Вот отчего точилось кровью сердце Алеши, и уж конечно, как я сказал уже, прежде всего тут стояло лицо, возлюбленное им более всего в мире и оно же «опозоренное», оно же и «обесславленное»! Пусть этот ропот юноши моего был легкомыслен и безрассуден, но опять-таки, в третий раз повторяю (и согласен вперед, что, может быть, тоже с легкомыслием): я рад, что мой юноша оказался не столь рассудительным в такую минуту, ибо рассудку всегда придет время у человека неглупого, а если уж и в такую исключительную минуту не окажется любви в сердце юноши, то когда же придет она? Не захочу, однако же, умолчать при сем случае и о некотором странном явлении, хотя и мгновенно, но всё же обнаружившемся в эту роковую и сбивчивую для Алеши минуту в уме его. Это новое объявившееся и мелькнувшее нечто состояло в некотором мучительном впечатлении от неустанно припоминавшегося теперь Алешей вчерашнего его разговора с братом Иваном. Именно теперь. О, не то чтобы что-нибудь было поколеблено в душе его из основных, стихийных, так сказать, ее верований. Бога своего он любил и веровал в него незыблемо, хотя и возроптал было на него внезапно. Но всё же какое-то смутное, но мучительное и злое впечатление от припоминания вчерашнего разговора с братом Иваном вдруг теперь снова зашевелилось в душе его и всё более и более просилось выйти на верх ее. Когда уже стало сильно смеркаться, проходивший сосновою рощей из скита к монастырю Ракитин вдруг заметил Алешу, лежавшего под деревом лицом к земле, недвижимого и как бы спящего. Он подошел и окликнул его.
— Ты здесь, Алексей? Да неужто же ты… — произнес было он, удивленный, но, не докончив, остановился.
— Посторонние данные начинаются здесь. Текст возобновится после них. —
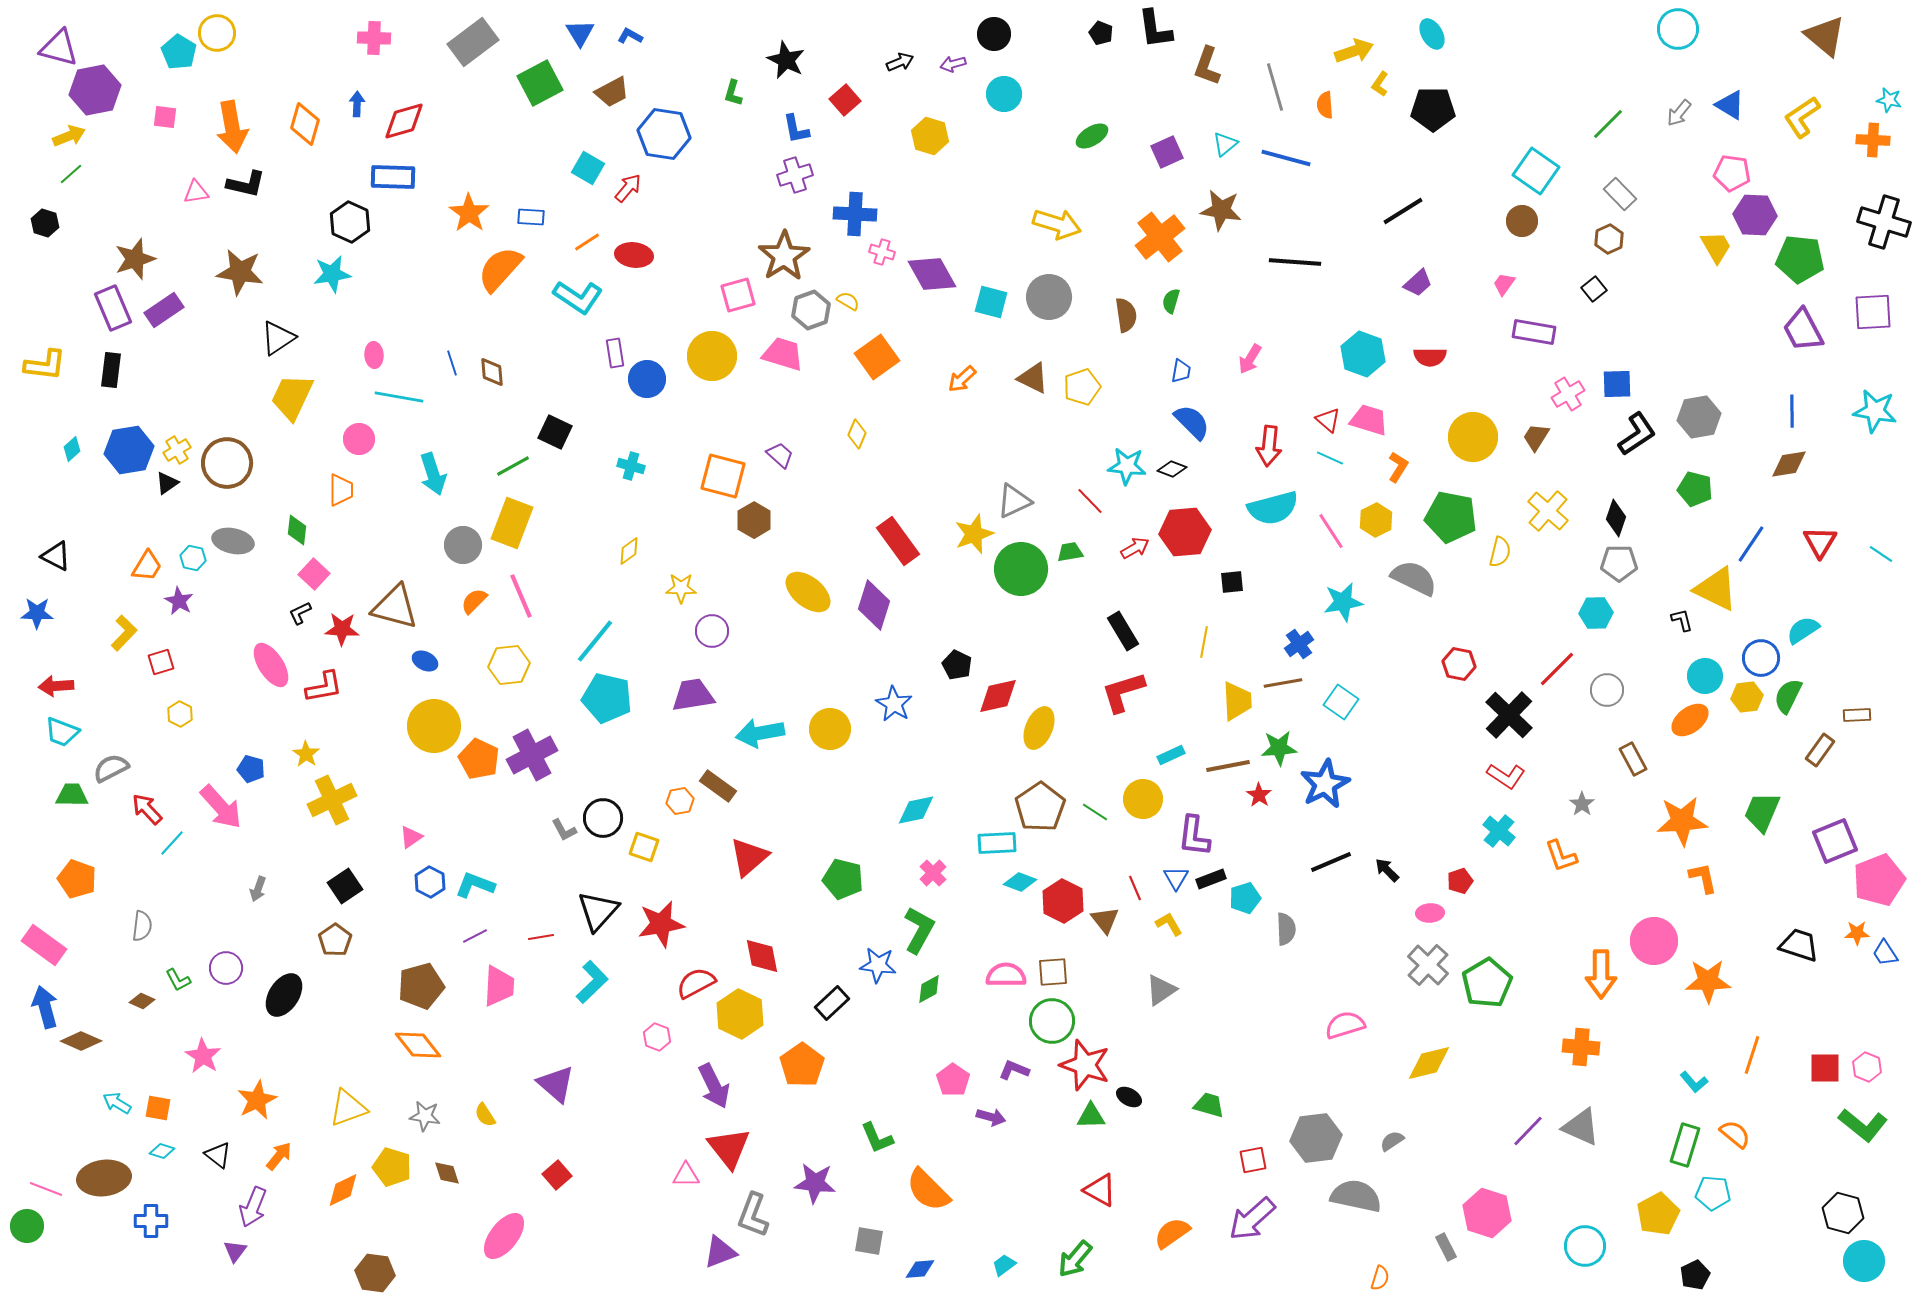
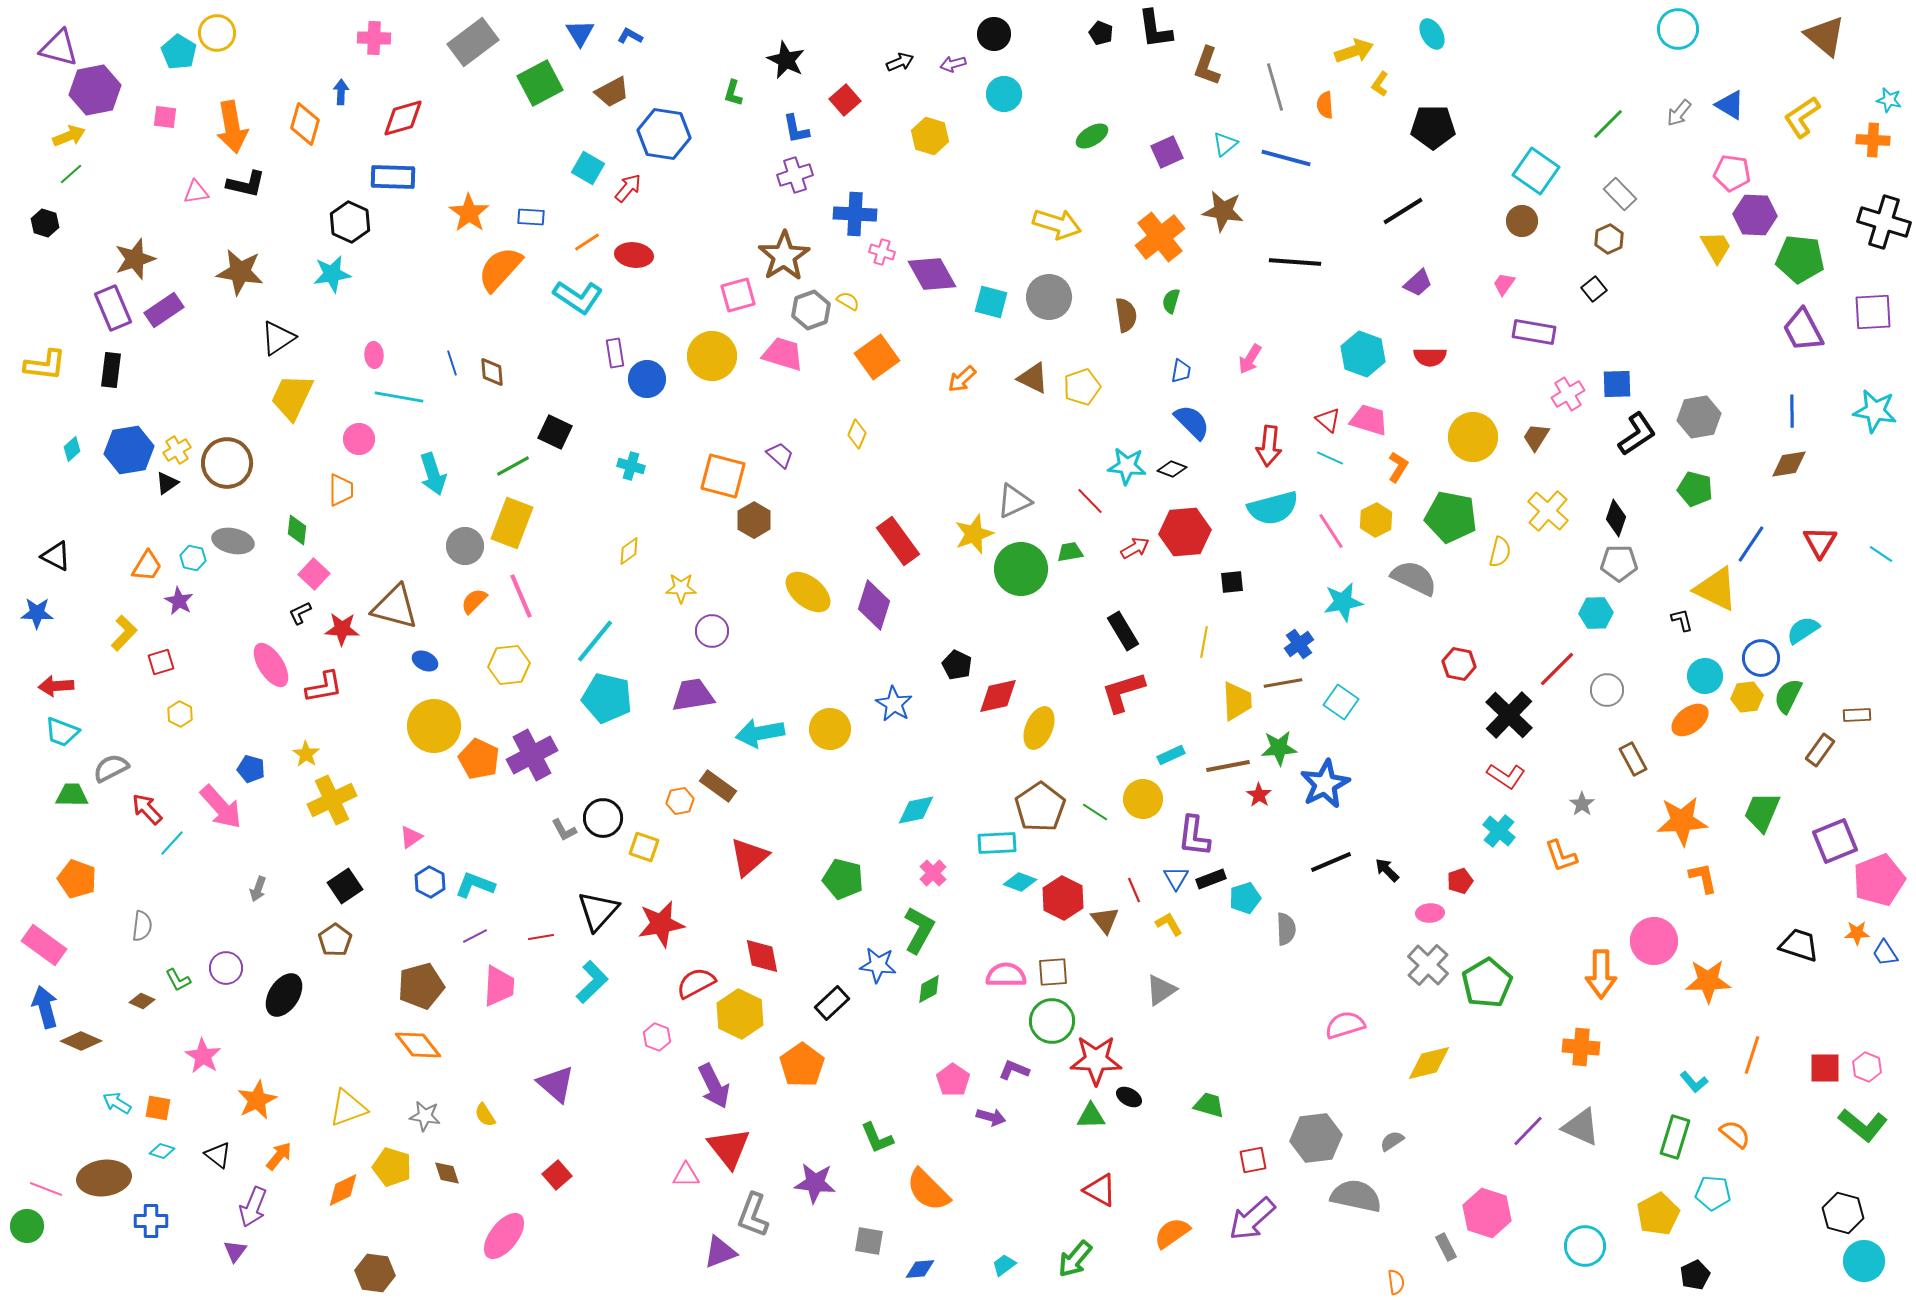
blue arrow at (357, 104): moved 16 px left, 12 px up
black pentagon at (1433, 109): moved 18 px down
red diamond at (404, 121): moved 1 px left, 3 px up
brown star at (1221, 210): moved 2 px right, 1 px down
gray circle at (463, 545): moved 2 px right, 1 px down
red line at (1135, 888): moved 1 px left, 2 px down
red hexagon at (1063, 901): moved 3 px up
red star at (1085, 1065): moved 11 px right, 5 px up; rotated 18 degrees counterclockwise
green rectangle at (1685, 1145): moved 10 px left, 8 px up
orange semicircle at (1380, 1278): moved 16 px right, 4 px down; rotated 25 degrees counterclockwise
Он хотел сказать: «Неужто же ты до того дошел?» Алеша не взглянул на него, но по некоторому движению его Ракитин сейчас догадался, что он его слышит и понимает.
— Да что с тобой? — продолжал он удивляться, но удивление уже начало сменяться в лице его улыбкой, принимавшею всё более и более насмешливое выражение.
— Послушай, да ведь я тебя ищу уже больше двух часов. Ты вдруг пропал оттудова. Да что ты тут делаешь? Какие это с тобой благоглупости? Да взгляни хоть на меня-то…
Алеша поднял голову, сел и прислонился спиной к дереву. Он не плакал, но лицо его выражало страдание, а во взоре виднелось раздражение. Смотрел он, впрочем, не на Ракитина, а куда-то в сторону.
— Знаешь, ты совсем переменился в лице. Никакой этой кротости прежней пресловутой твоей нет. Осердился на кого, что ли? Обидели?
— Отстань! — проговорил вдруг Алеша, всё по-прежнему не глядя на него и устало махнув рукой.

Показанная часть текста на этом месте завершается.